Amazing. I didn't know there was such a thing. I've learned something else today. Thanks!!

----------


## FVR

I have eaten carp.  If I have to, I will eat it again but if given the choice...........I will stick to trout.

I hear carp are fun to shoot with a bow during the spawning season.  But I just have a problem shooting them and throwing them on the shore.  If I won't eat it, I won't kill it.

----------


## Ted

> Only way to fix a carp is a recipe I may have given before : Take a fresh sawed pine board, place carp on board, bake at 325 for 2hrs, throw away the carp and eat the board.Works the same with possum.
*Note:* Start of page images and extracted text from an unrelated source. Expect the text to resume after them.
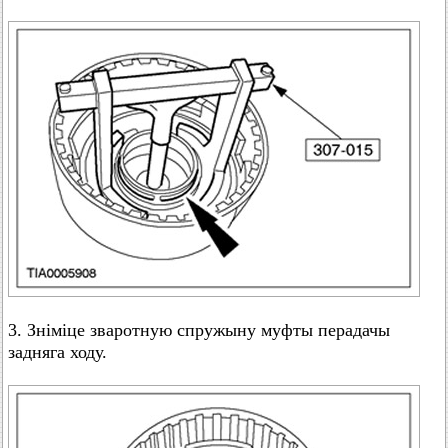
3. Зніміце зваротную спружыну муфты перадачы
задняга ходу.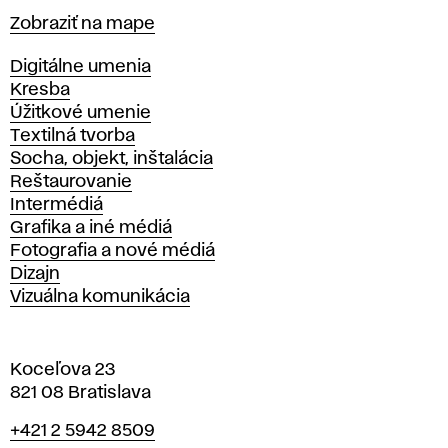
Mapa
Zobraziť na mape
Katedry
Digitálne umenia
Kresba
Úžitkové umenie
Textilná tvorba
Socha, objekt, inštalácia
Reštaurovanie
Intermédiá
Grafika a iné médiá
Fotografia a nové médiá
Dizajn
Vizuálna komunikácia
Koceľova 23
821 08 Bratislava
Telefón
+421 2 5942 8509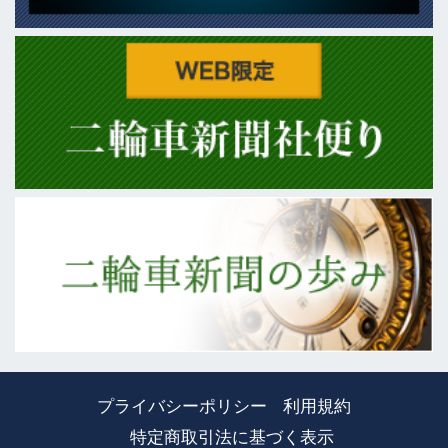
プライバシーポリシー
利用規約
特定商取引法に基づく表示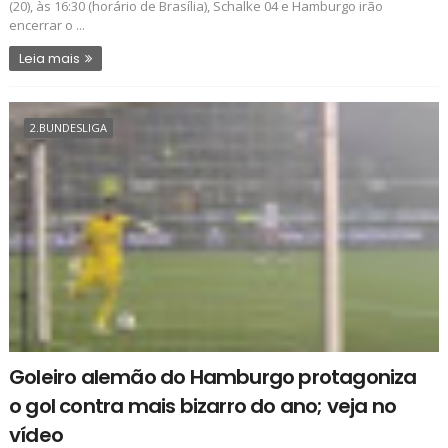
(20), às 16:30 (horário de Brasília), Schalke 04 e Hamburgo irão
encerrar o ...
Leia mais
2.BUNDESLIGA
Goleiro alemão do Hamburgo protagoniza
o gol contra mais bizarro do ano; veja no
vídeo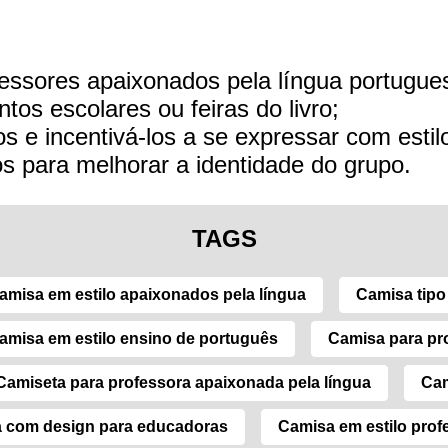
essores apaixonados pela língua portugue
tos escolares ou feiras do livro;
s e incentivá-los a se expressar com estil
 para melhorar a identidade do grupo.
TAGS
amisa em estilo apaixonados pela língua
Camisa tip
amisa em estilo ensino de português
Camisa para pr
Camiseta para professora apaixonada pela língua
Cam
 com design para educadoras
Camisa em estilo prof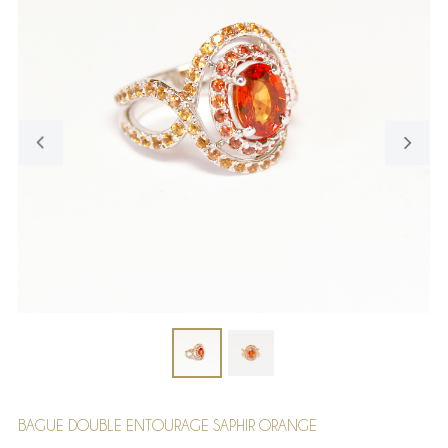
BAGUE DOUBLE ENTOURAGE SAPHIR ORANGE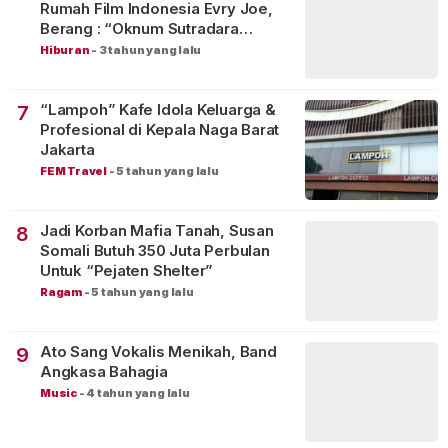
Rumah Film Indonesia Evry Joe,
Berang : “Oknum Sutradara
Merusak Perfilman Indonesia”!
Hiburan
-
3 tahun yang lalu
“Lampoh” Kafe Idola Keluarga &
7
Profesional di Kepala Naga Barat
Jakarta
FEM Travel
-
5 tahun yang lalu
Jadi Korban Mafia Tanah, Susan
8
Somali Butuh 350 Juta Perbulan
Untuk “Pejaten Shelter”
Ragam
-
5 tahun yang lalu
Ato Sang Vokalis Menikah, Band
9
Angkasa Bahagia
Music
-
4 tahun yang lalu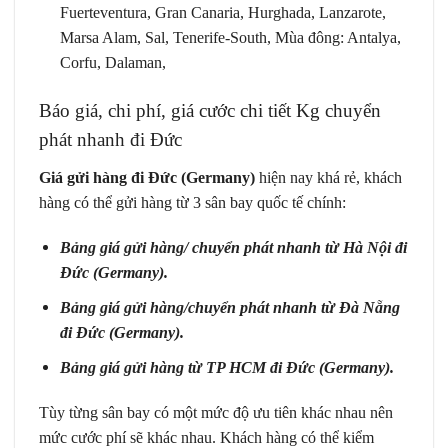
Fuerteventura, Gran Canaria, Hurghada, Lanzarote,
Marsa Alam, Sal, Tenerife-South, Mùa đông: Antalya,
Corfu, Dalaman,
Báo giá, chi phí, giá cước chi tiết Kg chuyển
phát nhanh đi Đức
Giá gửi hàng đi Đức (Germany)
hiện nay khá rẻ, khách
hàng có thể gửi hàng từ 3 sân bay quốc tế chính:
Bảng giá gửi hàng/ chuyển phát nhanh từ Hà Nội đi
Đức (Germany).
Bảng giá gửi hàng/chuyển phát nhanh từ Đà Nẵng
đi Đức (Germany).
Bảng giá gửi hàng từ TP HCM đi Đức (Germany).
Tùy từng sân bay có một mức độ ưu tiên khác nhau nên
mức cước phí sẽ khác nhau. Khách hàng có thể kiểm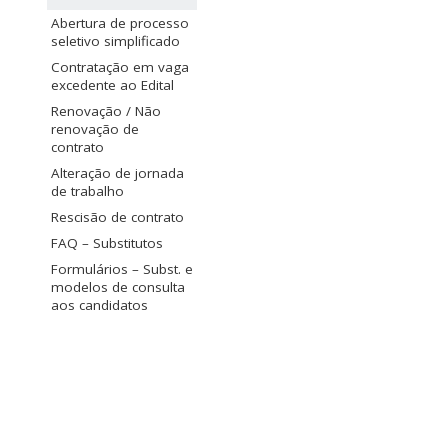
Abertura de processo
seletivo simplificado
Contratação em vaga
excedente ao Edital
Renovação / Não
renovação de
contrato
Alteração de jornada
de trabalho
Rescisão de contrato
FAQ – Substitutos
Formulários – Subst. e
modelos de consulta
aos candidatos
LOL...... My dad gave me that exact same recipe!  As a matter of fact the first time I read your sig I thought it sounded like something he would say! Just wonderin' Coot , you ever say any thing like " that stupid s.o.b. dosn't have enough brains to tan his own hide!", do you? Just wonderin'

I think Geronimo is takin' about what people around here are callin' "flying" carp. I've heard about them. Seems they have a nasy habit of jumping.... allot! Atually knockin people out of boats is becoming a real problem. Better get me boat and bow and start the extermination.

----------


## mcgyver

> If I won't eat it, I won't kill it.


Aw, Come on FVR, do you eat the mice you trap? :Innocent: 

Try to consider the carp the same way, a pest. An invasive pest that Will wipe out the indigenous species.
Not only are we talking sport fishing at risk here, but whole cities livelihoods.
Once they are in lake Michigan, They will fill all the great lakes.
It would be a VERY bad thing.
If you are interested in more detailed info on this, as well as a way to help.
Please visit 
http://www.stopasiancarp.com/
And sign the petition. (Please)
I want my Great Grandkids to know the joy of fresh smelt.  :Drool:  :Drool:

----------


## Geronimo!

> I want my Great Grandkids to know the joy of fresh smelt.


Their population is thin enough already in Chicago. If you go to one of the harbors expecting to eat that night, you'd better bring a bag of frozen

----------